Over the days that follow, they watch the cargo barges moving ceaselessly between ship and shore, offloading crates and other supplies, the crew assisted by Indians and Inuit. Supply is the C. D. Howes primary function, and it is regulated by the Hudson Bay traders, policemen, missionaries and, less often, teachers and nursing staff making up the white populations of the larger settlements who fill in the supply requests. In many settlements across the eastern Arctic supplies often run out months before the next shipment is due. The problem is always most acute towards the end of the supply year in lune and luly, which coincides with exceptionally lean times on the land. Hungry Inuit often come in to the settlements during the early summer to spend their credits, only to discover there is no food left in the store to buy. Predicting a settlement's annual supply requirements is an inexact science, dependant on knowing fox-fur cycles and being able to predict fox prices in advance, which it is almost impossible to do. Officials are encouraged to underestimate rather than order what might turn out to be unwanted surplus. As a result of this ordering system, Departmental officials and other qalunaat travelling on the Eastern Arctic Patrol often get the impression that the Inuit in the places they land are half starved.
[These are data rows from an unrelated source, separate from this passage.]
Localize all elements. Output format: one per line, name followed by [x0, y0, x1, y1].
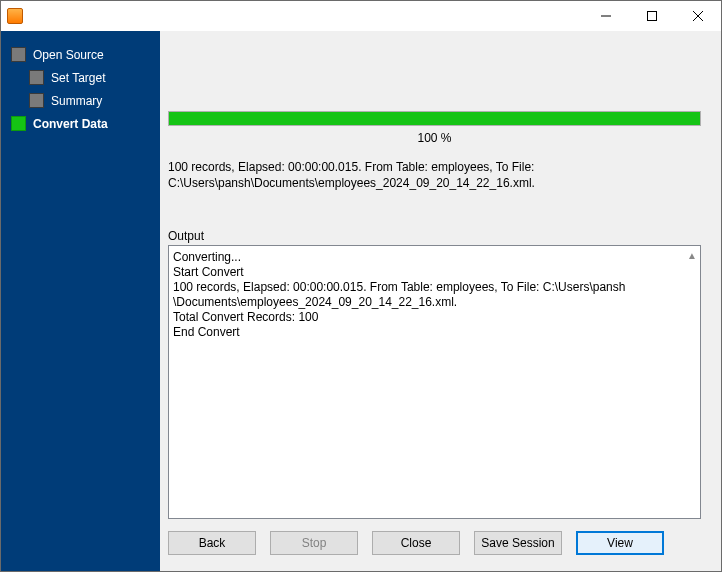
window-controls: [583, 1, 721, 31]
scroll-up-icon[interactable]: ▲: [687, 248, 697, 263]
sidebar-item-convert-data[interactable]: Convert Data: [1, 112, 160, 135]
button-row: Back Stop Close Save Session View: [160, 519, 721, 571]
minimize-button[interactable]: [583, 1, 629, 31]
output-line: Converting...: [173, 250, 680, 265]
output-label: Output: [168, 229, 701, 243]
svg-rect-1: [648, 12, 657, 21]
sidebar-item-label: Summary: [51, 94, 102, 108]
close-button[interactable]: Close: [372, 531, 460, 555]
output-line: Total Convert Records: 100: [173, 310, 680, 325]
save-session-button[interactable]: Save Session: [474, 531, 562, 555]
progress-percent-label: 100 %: [168, 131, 701, 145]
close-window-button[interactable]: [675, 1, 721, 31]
output-line: Start Convert: [173, 265, 680, 280]
view-button[interactable]: View: [576, 531, 664, 555]
sidebar-item-label: Convert Data: [33, 117, 108, 131]
sidebar-item-summary[interactable]: Summary: [1, 89, 160, 112]
step-icon: [29, 93, 44, 108]
output-line: End Convert: [173, 325, 680, 340]
output-textarea[interactable]: ▲ Converting... Start Convert 100 record…: [168, 245, 701, 519]
step-icon: [11, 116, 26, 131]
sidebar-item-open-source[interactable]: Open Source: [1, 43, 160, 66]
titlebar: [1, 1, 721, 31]
stop-button[interactable]: Stop: [270, 531, 358, 555]
progress-region: 100 % 100 records, Elapsed: 00:00:00.015…: [160, 31, 721, 199]
sidebar-item-label: Set Target: [51, 71, 105, 85]
summary-text: 100 records, Elapsed: 00:00:00.015. From…: [168, 159, 701, 191]
back-button[interactable]: Back: [168, 531, 256, 555]
summary-line-1: 100 records, Elapsed: 00:00:00.015. From…: [168, 160, 534, 174]
sidebar: Open Source Set Target Summary Convert D…: [1, 31, 160, 571]
output-line: \Documents\employees_2024_09_20_14_22_16…: [173, 295, 680, 310]
summary-line-2: C:\Users\pansh\Documents\employees_2024_…: [168, 176, 535, 190]
main-area: Open Source Set Target Summary Convert D…: [1, 31, 721, 571]
sidebar-item-label: Open Source: [33, 48, 104, 62]
app-icon: [7, 8, 23, 24]
progress-fill: [169, 112, 700, 125]
step-icon: [29, 70, 44, 85]
step-icon: [11, 47, 26, 62]
progress-bar: [168, 111, 701, 126]
output-line: 100 records, Elapsed: 00:00:00.015. From…: [173, 280, 680, 295]
maximize-button[interactable]: [629, 1, 675, 31]
content-panel: 100 % 100 records, Elapsed: 00:00:00.015…: [160, 31, 721, 571]
sidebar-item-set-target[interactable]: Set Target: [1, 66, 160, 89]
titlebar-left: [1, 8, 29, 24]
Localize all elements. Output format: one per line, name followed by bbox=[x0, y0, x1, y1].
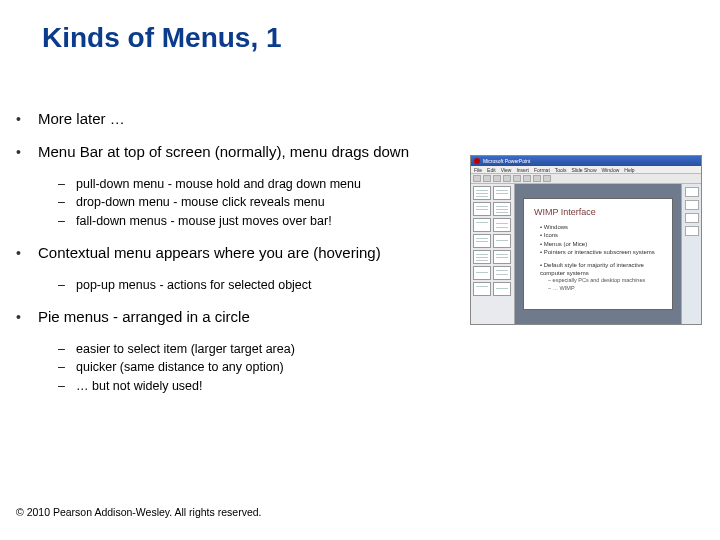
bullet-level2: –drop-down menu - mouse click reveals me… bbox=[56, 194, 456, 211]
thumbnail-icon bbox=[493, 186, 511, 200]
inner-bullet: • Menus (or Mice) bbox=[540, 240, 662, 248]
inner-bullet: • Default style for majority of interact… bbox=[540, 261, 662, 278]
thumbnail-icon bbox=[473, 250, 491, 264]
app-icon bbox=[474, 158, 480, 164]
dash-icon: – bbox=[56, 194, 76, 211]
bullet-text: pop-up menus - actions for selected obje… bbox=[76, 277, 456, 294]
content-column: • More later … • Menu Bar at top of scre… bbox=[16, 110, 456, 409]
bullet-level2: –fall-down menus - mouse just moves over… bbox=[56, 213, 456, 230]
thumbnail-icon bbox=[493, 202, 511, 216]
inner-bullet: • Pointers or interactive subscreen syst… bbox=[540, 248, 662, 256]
editor-area: WIMP Interface • Windows • Icons • Menus… bbox=[471, 184, 701, 324]
copyright-footer: © 2010 Pearson Addison-Wesley. All right… bbox=[16, 506, 261, 518]
menu-item: Insert bbox=[516, 167, 529, 173]
pane-item-icon bbox=[685, 213, 699, 223]
bullet-dot-icon: • bbox=[16, 110, 38, 129]
thumbnail-icon bbox=[473, 218, 491, 232]
bullet-dot-icon: • bbox=[16, 308, 38, 327]
bullet-text: Contextual menu appears where you are (h… bbox=[38, 244, 456, 263]
dash-icon: – bbox=[56, 213, 76, 230]
menu-item: Format bbox=[534, 167, 550, 173]
bullet-level1: • Contextual menu appears where you are … bbox=[16, 244, 456, 263]
dash-icon: – bbox=[56, 359, 76, 376]
bullet-level2: –quicker (same distance to any option) bbox=[56, 359, 456, 376]
bullet-dot-icon: • bbox=[16, 244, 38, 263]
dash-icon: – bbox=[56, 277, 76, 294]
toolbar-button-icon bbox=[473, 175, 481, 182]
bullet-level2: –easier to select item (larger target ar… bbox=[56, 341, 456, 358]
task-pane bbox=[681, 184, 701, 324]
bullet-text: easier to select item (larger target are… bbox=[76, 341, 456, 358]
bullet-text: quicker (same distance to any option) bbox=[76, 359, 456, 376]
screenshot-illustration: Microsoft PowerPoint File Edit View Inse… bbox=[470, 155, 702, 325]
bullet-text: Pie menus - arranged in a circle bbox=[38, 308, 456, 327]
slide-canvas: WIMP Interface • Windows • Icons • Menus… bbox=[515, 184, 681, 324]
thumbnail-icon bbox=[473, 234, 491, 248]
bullet-dot-icon: • bbox=[16, 143, 38, 162]
dash-icon: – bbox=[56, 176, 76, 193]
sub-bullets: –pop-up menus - actions for selected obj… bbox=[56, 277, 456, 294]
bullet-level1: • Pie menus - arranged in a circle bbox=[16, 308, 456, 327]
pane-item-icon bbox=[685, 226, 699, 236]
thumbnail-icon bbox=[493, 266, 511, 280]
thumbnail-icon bbox=[473, 282, 491, 296]
thumbnail-icon bbox=[493, 218, 511, 232]
sub-bullets: –pull-down menu - mouse hold and drag do… bbox=[56, 176, 456, 231]
dash-icon: – bbox=[56, 341, 76, 358]
slide-thumbnails bbox=[471, 184, 515, 324]
toolbar-button-icon bbox=[543, 175, 551, 182]
bullet-level2: –pull-down menu - mouse hold and drag do… bbox=[56, 176, 456, 193]
menu-item: Slide Show bbox=[571, 167, 596, 173]
bullet-level1: • Menu Bar at top of screen (normally), … bbox=[16, 143, 456, 162]
bullet-text: drop-down menu - mouse click reveals men… bbox=[76, 194, 456, 211]
pane-item-icon bbox=[685, 200, 699, 210]
slide-title: Kinds of Menus, 1 bbox=[0, 0, 720, 54]
menu-item: Window bbox=[602, 167, 620, 173]
bullet-level2: –pop-up menus - actions for selected obj… bbox=[56, 277, 456, 294]
dash-icon: – bbox=[56, 378, 76, 395]
toolbar-button-icon bbox=[493, 175, 501, 182]
toolbar-button-icon bbox=[513, 175, 521, 182]
titlebar: Microsoft PowerPoint bbox=[471, 156, 701, 166]
thumbnail-icon bbox=[493, 282, 511, 296]
bullet-text: Menu Bar at top of screen (normally), me… bbox=[38, 143, 456, 162]
menu-item: File bbox=[474, 167, 482, 173]
inner-subbullet: – especially PCs and desktop machines bbox=[548, 277, 662, 285]
inner-bullet: • Windows bbox=[540, 223, 662, 231]
bullet-level1: • More later … bbox=[16, 110, 456, 129]
toolbar-button-icon bbox=[533, 175, 541, 182]
bullet-text: … but not widely used! bbox=[76, 378, 456, 395]
thumbnail-icon bbox=[473, 186, 491, 200]
pane-item-icon bbox=[685, 187, 699, 197]
menubar: File Edit View Insert Format Tools Slide… bbox=[471, 166, 701, 174]
thumbnail-icon bbox=[493, 250, 511, 264]
inner-slide-title: WIMP Interface bbox=[534, 207, 662, 217]
thumbnail-icon bbox=[493, 234, 511, 248]
toolbar-button-icon bbox=[523, 175, 531, 182]
menu-item: View bbox=[501, 167, 512, 173]
bullet-text: fall-down menus - mouse just moves over … bbox=[76, 213, 456, 230]
toolbar-button-icon bbox=[503, 175, 511, 182]
bullet-level2: –… but not widely used! bbox=[56, 378, 456, 395]
toolbar-button-icon bbox=[483, 175, 491, 182]
bullet-text: More later … bbox=[38, 110, 456, 129]
inner-bullet: • Icons bbox=[540, 231, 662, 239]
thumbnail-icon bbox=[473, 266, 491, 280]
toolbar bbox=[471, 174, 701, 184]
thumbnail-icon bbox=[473, 202, 491, 216]
slide-preview: WIMP Interface • Windows • Icons • Menus… bbox=[523, 198, 673, 310]
menu-item: Edit bbox=[487, 167, 496, 173]
menu-item: Tools bbox=[555, 167, 567, 173]
menu-item: Help bbox=[624, 167, 634, 173]
inner-subbullet: – … WIMP bbox=[548, 285, 662, 293]
sub-bullets: –easier to select item (larger target ar… bbox=[56, 341, 456, 396]
app-title: Microsoft PowerPoint bbox=[483, 158, 530, 164]
bullet-text: pull-down menu - mouse hold and drag dow… bbox=[76, 176, 456, 193]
If they had travelled to the Arctic at any other time, they would have understood that this was generally not the case. In general, the qalunaat on these trips are rather isolated from the Inuit and they
like it that way. From their camp across the river, Paddy Aqiatusuk can see white men emerging from the passenger cabins, lowering themselves into Peterheads travelling to shore and disappearing into the administrative buildings, only to reappear with other whites and make their way back to the ship for captain's supper. When darkness finally falls, the Indian and Inuit fires flare into life along the shorelines and the delectable smell of barbecuing meat drifts across the river along with the sounds of dancing and drums. First thing in the morning, lines of Inuit and Indians are already waiting on shore to be ferried out to the C. D. Howe for their annual medicals.
The Inuit call the C. D. Howe “the place where you take your clothes off.” They dread their annual medical inspections and often have to be strong-armed by missionaries or policemen into attending. Qalunaat have brought with them a panoply of diseases to which the Inuit have virtually no immunity. Polio, tuberculosis, influenza, diphtheria, measles and whooping cough are rife among the Inuit living along Canada's Arctic coast. The medicals are designed to detect any outbreaks of disease and limit their spread. The chief medical officer on each Eastern Arctic Patrol is responsible for isolating those suffering from an infectious illness and keeping them on board ship from where they are taken to clinics and sanatoria in the south. On board, the Inuit have their tongues depressed to search for signs of diphtheria, their eyes inspected and chests X-rayed to show up the symptoms of TB and their skin, joints and muscles prodded for anything else. The children are inoculated, then checked for scabies, lice and fleas. If any are found their young hosts will be swabbed down with disinfectant and their heads shaved. If anything more serious is spotted, they are taken away, more often than not with no opportunity to say goodbye to their parents or families. The C. D. Howe is often carrying so many Inuit consumptives that northern administrators label her the Shakespeare ship: “TB or not TB.”